Rasanya aku ingin menimpukkan piring di tangan kananku ke mukanya yang tidak lebih besar itu. Tapi aku tak mungkin tega, alih-alih aku malah tertawa. “Siapa suruh lahir tanggal tua begini? Coba kamu lahirnya pas tanggal muda, kiriman dari rumah baru datang, pasti kotaknya gak segini…”
Dia tersenyum, “Bercanda…”
“Jangan liat dari besar kecilnya…”
“Tapi lihatlah dari keikhlasan orang yang memberi,” Teuku menyambung kalimatku, “Itu adalah cara ngeles orang pelit kebanyakan.”
Aku tertawa lagi, “Gak kok, aku beneran ikhlas, dan memang cuma sanggup kasih segini.”
Teuku mengambil kotak dari tanganku, “Makasih ya, Jayen…”
“You’re welcome, Mungil…”
Kotak itu langsung rusak begitu berada di tangan Teuku, dia membukanya dengan style preman pasar nagih iuran keamanan. Semoga saja dia tidak jantungan ketika melihat isinya.
“BOLA…!” dia membeliak, “Tenis?” kali ini sambil menunjukkan bola itu tepat di depan hidungku.
“Bisbol,” sahutku pendek.
Bahunya turun, “Rugi bangun tengah-tengah malam buta begini…”
Aku menarik rambut kriwilnya, “Gak tau terimakasih banget… aku ikhlas tau!”
“Bercanda…” dia menimbang-nimbang bola hijau itu di tangannya, “Siapa tahu ke depan nanti aku bisa jadi pemain tenis kayak Roger Federer… makasih ya…”

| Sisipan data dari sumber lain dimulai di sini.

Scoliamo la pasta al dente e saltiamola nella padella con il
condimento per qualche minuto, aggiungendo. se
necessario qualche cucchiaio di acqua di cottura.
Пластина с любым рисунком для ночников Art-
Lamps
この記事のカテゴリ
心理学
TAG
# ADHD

“Udah berapa kali makasihnya?” aku menimpuknya dengan kotak bekas kado, “Itu bola bisbol, ultahmu kali depan aku beliin sarung tangannya, terus ultah sekali lagi aku kasih pemukul. Komplit selama tiga tahun.” Iseng kutarik lagi rambutnya lalu mendahului menyerbu isi piring.
“Sakit tau!” dia menggapai kepalaku, maksudnya ingin balas menjambak. Namun karena badannya lebih pendek dia kesusahan melaksanakan niat.

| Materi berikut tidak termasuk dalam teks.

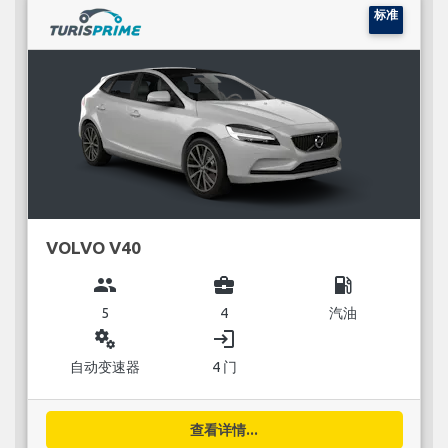
标准
VOLVO V40
group
business_center
local_gas_station
5
4
汽油
miscellaneous_services
login
自动变速器
4 门
查看详情...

Teuku naik ke ranjang dan menumpahkan kekesalan dengan berusaha menumbangkanku. Aku tersedak kue yang belum selesai kukunyah. Di saat aku terus batuk-batuk, Teuku justru tertawa-tawa sambil menyerang kepalaku tanpa ampun. Piring kue jatuh ke kasur dan menumpahkan isinya di atas seprei, tapi sepertinya dia tak peduli.
“Ngil…” aku batuk-batuk, “Stop, aku kesedak…” masih batuk-batuk.
“Mampus…” dia tak menggubris.
Aku menelungkup di ranjang sambil terus menyalak sementara Teuku duduk di pinggangku sambil ngakak besar.
“WOIII…!!! BERISIIIKKK…!!!”
Ada yang berteriak dari kamar sebelah, aku dan Teuku langsung terdiam.